次いで評議員会に入り、東新小岩七丁目の民生委員の竹本評議員が評議員会の議長に指名されました。議長の要請で成戸理事長が挨拶に立ち次のような挨拶がありました。

成戸理事長の挨拶は次の通りです。

昨年度はNPO設立15年の年だったのでシンポジウムを行ないました。丁度カスリーン台風襲来70年の節目の年であったため、「災害に学ぶ」というタイトルで開催し、多くの方の参加を得て盛会でした。

今年も輪中会議や出前授業は実施する予定ですが、既に始まっている事業もあります。6月10日には新小岩北地区連合町会主催のエンジン付きゴムボートを使った水防訓練があり、NPOも急いで購入したボートで参加しました。ところが搬送中に穴が開き修理したり、操船中にガス欠となり消防団に救助してもらうなどご迷惑をかけ申し訳ありませんでした。ただ、自分でやってみないと分からないことも多く、得難い経験をしたと思っています。このボートは連合町会の皆様に緊急時やそれに備えた訓練時に利用していただくために購入したものであり、その取扱いについて近日中に連合町会長と協定を結ぶ予定です。

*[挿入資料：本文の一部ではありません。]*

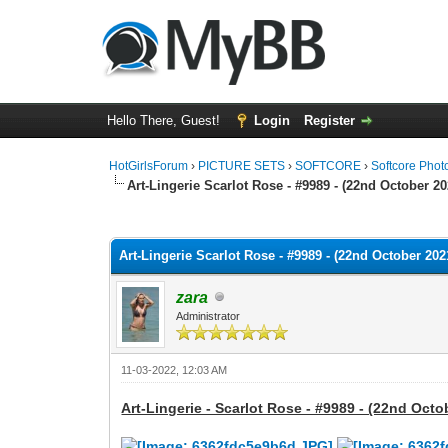
Hello There, Guest!
Login
Register
HotGirlsForum
›
PICTURE SETS
›
SOFTCORE
›
Softcore Phot
Art-Lingerie Scarlot Rose - #9989 - (22nd October 20
0 Vote(s) - 0 Average
1
2
3
4
5
Art-Lingerie Scarlot Rose - #9989 - (22nd October 2021
zara
Administrator
11-03-2022, 12:03 AM
Art-Lingerie - Scarlot Rose - #9989 - (22nd Octo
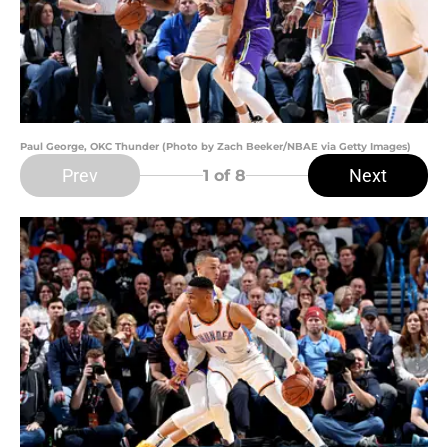
Paul George, OKC Thunder (Photo by Zach Beeker/NBAE via Getty Images)
Prev
Next
1
of 8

今年もう一つ考えているのはホームページの見直しです。昨年の総会でご承認を得た定款の一部改正は、その後11月に東京都の認証を得て発効、同月末には登記も完了しました。変更された定款と現在の活動に照らしてホームページを見直してみると、修正すべき箇所も多いので多少時間をかけてホームページの再整理を行なおうと考えています。キーワードは「浸水と親水」です。浸水にしっかり備えながら親水も忘れずに取り組んでいく所存です。引き続きご支援のほどお願い申し上げます。

 

次いで議案審議に入り、第1号議案「平成29年度活動結果」、第2号議案「平成29年度活動決算」と監査報告、第3号議案「平成30年度活動計画」、第4号議案「平成30年度活動予算」が上程され、夫々議案説明と質疑応答の後、提案通り承認されました。なお、今回の総会で行われた質疑応答の内容は次の通りです。

 

質問 1→ 配布された街づくりニュースは年々厚くなり、内容も充実しているが、編集担当として苦労話を伺いたい

回答  →街づくりニュースは皆さんからいただいた原稿をできるだけそのまま掲載するように努力している。年々掲載記事も増え厚くなって費用も増加しているが、内容は充実したものとなっている。いつも原稿が揃うのに時間がかかり、印刷がぎりぎりになるが、今年は6月10日に行われた連合町会主催の水防訓練の際の「しんすい・まなぶくん号」のパンク修理やガス欠時の消防団による救助場面も表紙裏に掲載することが出来た。これも塩崎、南両氏の素早いサポートによるものである。この他裏表紙には塩崎さんの郷里での結婚式の写真もあり、新郎新婦が川を船で行く写真がある。こんなことも中川七曲がりで出来たらと考えている。また新婚旅行先の欧州での水辺の写真も提供していただいた。表紙には今日もマイクを持って会場を走っている古川ジュニアが川辺のテラスで遊ぶ弟を撮った写真も掲載されている。今後もジュニアのカメラマンとしてのサポートを期待している。是非楽しんで読んでいただきたい。

 

質問 2→NPOの事業に「出前授業」があり、上小松小でも6年生を対象におこなわれたが、この事業の始まったきっかけ、授業の目的、内容、効果は何か。また授業のこれからについて知りたい。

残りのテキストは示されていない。